The MCA label brand is going away, along with a goodly number of employees:
- The restructuring of MCA Records and the move to eliminate the MCA brand began Monday, when about one-third of the label’s staffers were let go, sources said. The cuts had been expected.
A spokeswoman for Interscope Geffen A&M declined to confirm how many employees were affected. According to sources, the layoffs extended across the board and to all levels.
….The MCA brand name will cease to exist as of next week, sources said. MCA’s remaining staff and artist roster will move under the Geffen Records banner.
….MCA’s artists include Mary J Blige, Blink-182, New Found Glory, Live, A-Teens, Common, Avant, Sigur Ros, Cafe Tacuba, the Roots and Something Corporate.
Geffen has a small roster that includes Cold and Counting Crows. It remains unclear where all of MCA’s artists will land. Many will go to Geffen, some will be cut, and others may fall under Interscope, sources said. [Hollywood Reporter]
I am never pleased when hard working people I know and like loose their jobs, and when there are fewer opportunities for new artists to get the exposure only a major label can provide.
The major label role of middleman is currently overcompensated and they are using bazooka-to-fly methods trying to maintain that role against all comers, including customers and talent – hence the level of resentment against them.
After nearly a year of working on Blogcritics and thinking about all of this news, I have come to realize that the majors are venal and power-mad, and need to drastically restructure the way they make money by changing their relationship vis-a-vis customers and artists.
But the labels – in particular the majors – should be given credit and reap the financial benefits for CREATING demand. The pastoral view of unencumbered amateur musicians strolling from town to town and playing for barn-raisings is no more – and is probably less – appealing than the current structure, which exists because the labels are so good at AMPLIFYING AND CHANNELING natural demand. Do we want to end up like Mexico? I don’t.
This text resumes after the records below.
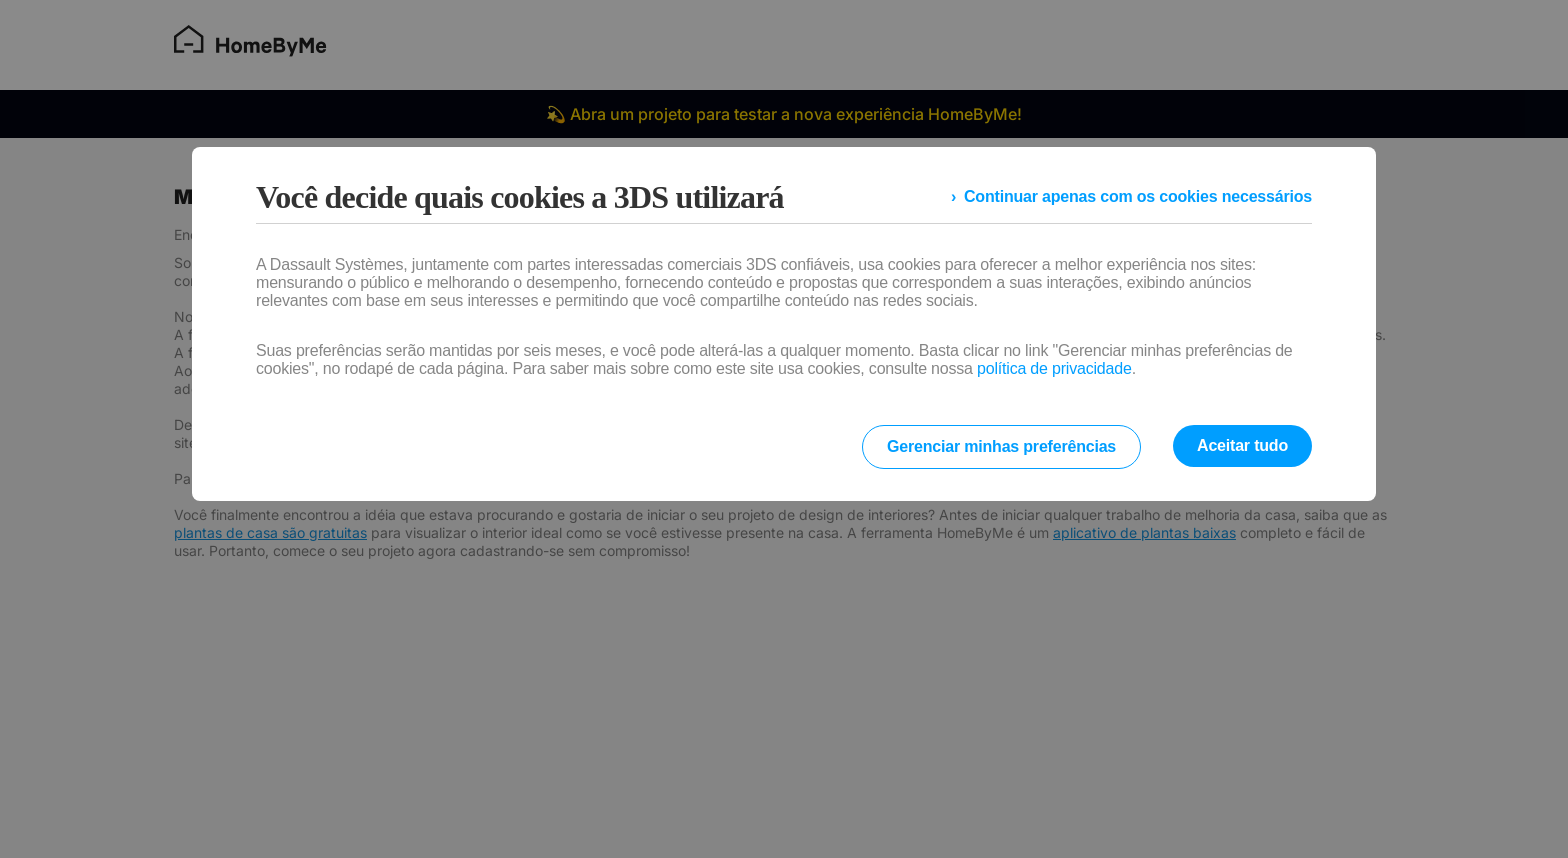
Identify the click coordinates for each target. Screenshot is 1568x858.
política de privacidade (1054, 368)
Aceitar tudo (1242, 445)
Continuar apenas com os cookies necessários (1138, 196)
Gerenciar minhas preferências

Certainly there would be music made in a label-less world, but there wouldn’t be nearly the demand for commercial musical product through which musicians are able to make a living, buying them the TIME to focus on their art.
Labels generate commercial enthusiasm not just for music in general, but for specific expressions of that music, amplifying natural demand for that specific expression, and generating wealth in every direction – too much for themselves, surely, but the criticality of this market creation role shouldn’t be underplayed either.